MATERIAL TO PROCESS:
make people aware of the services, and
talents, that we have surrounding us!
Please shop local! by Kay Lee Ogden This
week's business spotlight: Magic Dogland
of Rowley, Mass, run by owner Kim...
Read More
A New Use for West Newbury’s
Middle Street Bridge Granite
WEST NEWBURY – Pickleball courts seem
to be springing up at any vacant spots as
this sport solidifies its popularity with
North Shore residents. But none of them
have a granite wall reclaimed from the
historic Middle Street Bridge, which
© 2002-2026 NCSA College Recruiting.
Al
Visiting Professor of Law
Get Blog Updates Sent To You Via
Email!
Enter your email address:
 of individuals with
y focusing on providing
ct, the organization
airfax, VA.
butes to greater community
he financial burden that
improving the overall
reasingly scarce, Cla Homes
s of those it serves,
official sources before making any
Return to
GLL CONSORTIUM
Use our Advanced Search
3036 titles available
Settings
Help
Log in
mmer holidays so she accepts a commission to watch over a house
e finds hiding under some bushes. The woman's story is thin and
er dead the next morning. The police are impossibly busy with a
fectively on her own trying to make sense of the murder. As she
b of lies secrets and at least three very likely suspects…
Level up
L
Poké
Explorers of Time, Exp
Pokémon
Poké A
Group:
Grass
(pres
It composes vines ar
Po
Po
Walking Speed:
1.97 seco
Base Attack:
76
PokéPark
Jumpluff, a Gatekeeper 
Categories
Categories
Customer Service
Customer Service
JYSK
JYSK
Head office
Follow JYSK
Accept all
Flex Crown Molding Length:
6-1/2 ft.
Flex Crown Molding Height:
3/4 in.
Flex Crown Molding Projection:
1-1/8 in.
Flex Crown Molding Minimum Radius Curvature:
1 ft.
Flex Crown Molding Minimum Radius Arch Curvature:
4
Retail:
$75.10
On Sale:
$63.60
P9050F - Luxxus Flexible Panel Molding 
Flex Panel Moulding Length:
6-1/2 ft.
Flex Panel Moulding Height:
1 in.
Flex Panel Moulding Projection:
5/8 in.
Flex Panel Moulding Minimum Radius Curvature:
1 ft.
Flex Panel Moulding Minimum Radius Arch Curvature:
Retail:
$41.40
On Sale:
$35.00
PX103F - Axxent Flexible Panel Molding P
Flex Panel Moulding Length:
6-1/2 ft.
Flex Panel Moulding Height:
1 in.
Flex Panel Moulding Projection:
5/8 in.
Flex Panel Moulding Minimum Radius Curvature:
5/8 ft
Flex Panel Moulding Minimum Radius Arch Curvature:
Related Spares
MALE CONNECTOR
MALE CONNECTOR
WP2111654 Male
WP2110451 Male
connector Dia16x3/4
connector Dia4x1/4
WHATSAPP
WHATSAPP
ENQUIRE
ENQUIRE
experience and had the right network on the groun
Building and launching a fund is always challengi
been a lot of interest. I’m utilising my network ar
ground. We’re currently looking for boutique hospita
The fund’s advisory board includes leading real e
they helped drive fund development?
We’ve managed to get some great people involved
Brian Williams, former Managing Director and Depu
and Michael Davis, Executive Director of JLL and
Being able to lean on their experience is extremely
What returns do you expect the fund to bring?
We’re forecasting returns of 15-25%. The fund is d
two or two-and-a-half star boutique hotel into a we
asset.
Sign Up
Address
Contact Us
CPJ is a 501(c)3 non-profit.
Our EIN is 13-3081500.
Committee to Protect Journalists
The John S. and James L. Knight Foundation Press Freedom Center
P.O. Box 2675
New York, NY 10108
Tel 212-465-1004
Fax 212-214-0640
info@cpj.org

WHAT TO DO:
Across all the records above, find each line with "make" in it and copy it.

ANSWER:
make people aware of the services, and
fectively on her own trying to make sense of the murder. As she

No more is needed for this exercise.